- Title card
- Directed by: Friz Freleng
- Written by: Warren Foster
- Starring: Mel Blanc
- Edited by: Treg Brown
- Music by: Milt Franklyn Carl Stalling
- Animation by: Gerry Chiniquy Arthur Davis Virgil Ross
- Layouts by: Hawley Pratt
- Backgrounds by: Boris Gorelick
- Color process: Technicolor
- Production company: Warner Bros. Cartoons
- Distributed by: Warner Bros. Pictures
- Release date: November 30, 1957;
- Running time: 6:20
- Language: English

= Gonzales' Tamales =

Gonzales' Tamales is a Warner Bros. Looney Tunes animated film directed by Friz Freleng, released on November 30, 1957, starring Speedy Gonzales and Sylvester. Unlike most Speedy Gonzales shorts where he is admired and sometimes befriended by other mice, Speedy is seen as an outcast in this short.

==Plot==
The majority of the male mice in a Mexican village lament the fact that Speedy Gonzales has been getting in between them and the "pretty girls." One of the mice suggests that they get the "gringo pussycat" Sylvester to chase Speedy out of town. The mice forge a note from Speedy, stating that he will pull Sylvester's tail out by the roots, which Speedy happily does when confronted by the cat.

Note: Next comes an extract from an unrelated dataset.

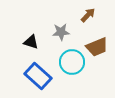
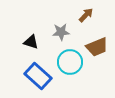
brown arrow: moved 2 px left
cyan circle: moved 2 px left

In trying to get Speedy, Sylvester first uses a shotgun and then a hand grenade (as Speedy sings La Cucaracha in Spanish, complete with the lyric about the cockroach not having any marijuana to smoke), with the usual disastrous results. Speedy, however, falls for the cat's final attempt: A wind-up female mouse doll. With Sylvester hot on his feet, Speedy grabs the wind-up toy and takes refuge in a box of red hot peppers—forcing the hungry pussycat to eat them one by one in order to find the resourceful rodent.

In between each ingestion of pepper, Sylvester runs to a nearby water cooler for relief. On his last trip to the cooler, he fails to notice that Speedy has substituted the water for tabasco sauce—which sends the cat 500 mi high into the horizon.

==Home media==
This short is available on disc 4 of Looney Tunes Golden Collection: Volume 3 and disc 2 of Looney Tunes Collector's Vault: Volume 1.